BE: I agree. Both Larry and I were very interested in finding someone who was both capable and interested in establishing and building the company. We did not envision ourselves in that role.

What new technologies are you developing that are centered around flow cytometry?

LS: Ligand binding and protein–protein interactions that can be studied in homogeneous assays without the need for expensive detection reagents. For high throughput screening our target is currently 200 wells per minute, which is somewhat slow relative to other technologies, but it has the advantages of homogeneous resolution of free and bound ligand, as well as multiplexing and the capability to measure multiple targets or multiple responses of a single target. For example, you can look for phosphoproteins in cell populations, at epitope expression on the outside of a cell, or at intracellular markers. All of those techniques have been developed for flow cytometry, and you can mix and match them for complex sample handling. In terms of our own center, we are moving in that direction—to be able to exploit all the intrinsic capabilities of the detection system, which are currently limited by sample handling. That is how we see our mission evolving—to be able to do the types of practical experiments that cannot be done readily with other technologies.

BE: Mostly just doing it better and faster. We are more application-oriented now.

Do you see a change in how new medicines will be developed in the next decade?

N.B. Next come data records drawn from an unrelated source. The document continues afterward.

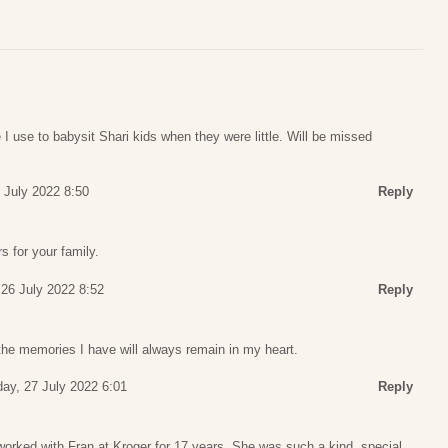
 use to babysit Shari kids when they were little. Will be missed
 July 2022 8:50
Reply
 for your family.
26 July 2022 8:52
Reply
the memories I have will always remain in my heart.
y, 27 July 2022 6:01
Reply
I worked with Fran at Kroger for 17 years. She was such a kind, special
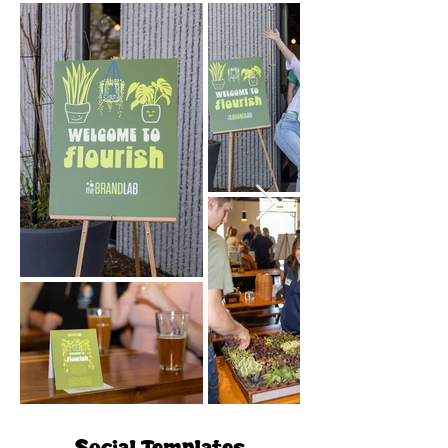
Social Templates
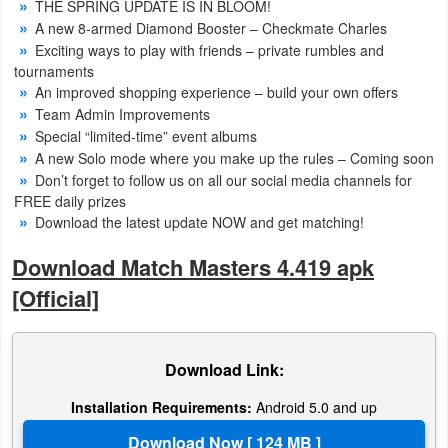
THE SPRING UPDATE IS IN BLOOM!
Action
A new 8-armed Diamond Booster – Checkmate Charles
Exciting ways to play with friends – private rumbles and
Action
tournaments
&
An improved shopping experience – build your own offers
Team Admin Improvements
Adventure
Special “limited-time” event albums
A new Solo mode where you make up the rules – Coming soon
Adventure
Don’t forget to follow us on all our social media channels for
FREE daily prizes
Arcade
Download the latest update NOW and get matching!
Board
Download Match Masters 4.419 apk
[Official]
Card
Casual
Download Link:
Education
Installation Requirements:
Android 5.0 and up
Music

BE: On the one hand, I see that giving academia the ability to do sophisticated screens is likely to result in the generation of novel probes. However, whether those will turn into drugs will have a lot to do with legal protection and the cost of drug development. I think academics will be more involved in developing diagnostic and prognostic biomarkers in the future. But in terms of developing new drugs, I am not sure the legal and financial environment makes it possible for new drugs to come out of academia.

LS: There is a notion that discovery is not a science, it is simply a mechanical process and that having been industrialized there is nothing left to learn. I doubt that is true. Drug discovery is not just a matter of throwing lots of small molecules at targets. There are many different kinds of targets and there are different kinds of compound and fragment libraries. Discovery science is not nearly as advanced as one might imagine. It is not all about hooking plate readers or detectors to robots.

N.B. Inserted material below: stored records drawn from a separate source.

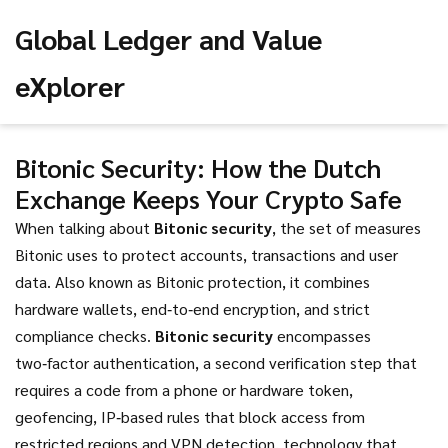
Global Ledger and Value
eXplorer
Bitonic Security: How the Dutch
Exchange Keeps Your Crypto Safe
When talking about
Bitonic security
,
the set of measures
Bitonic uses to protect accounts, transactions and user
data
. Also known as
Bitonic protection
, it combines
hardware wallets, end‑to‑end encryption, and strict
compliance checks.
Bitonic security
encompasses
two‑factor authentication
,
a second verification step that
requires a code from a phone or hardware token
,
geofencing
,
IP‑based rules that block access from
restricted regions
and
VPN detection
,
technology that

Having this capability in an academic environment means that people will be trying things that are very risky but that have big potential rewards. I believe the federal government is willing to support that, and this is leading to new kinds of partnerships. I recently attended a Kauffman Foundation meeting in Kansas City. This is a foundation interested in promoting entrepreneurship through academia–industry relationships and public–private partnerships.

These collaborations are no longer simply two-way partnerships. The federal government is not only giving money to these partnerships, it is also making decisions about what areas are worth promoting. You see this with the Clinical and Translational Science Center program and the NCI's Experimental Therapeutics program. These programs are becoming very much results and translation oriented.

Another type of partnership, called Venture Philanthropy, was an eye-opener to me. In this setting, foundations with their own agendas are involved in partnerships intended to move things along and into people. It has become clear that these partnerships do not only involve universities handing things to Pharma, but that Pharma has things they do not know what to do with that they are asking academic scientists to look at. Reagents sitting on the shelf in Pharma companies that failed in their original purpose may have the potential to be repurposed even before they have been purposed, because they failed in their original purpose.

I think there will be new types of partnerships, and for us, with a niche technology, within about a year away from being in our new space with new equipment, and with the funding we have from the government and from our institution, we feel that we are going to participate in these partnerships and be part of a larger network of interactions.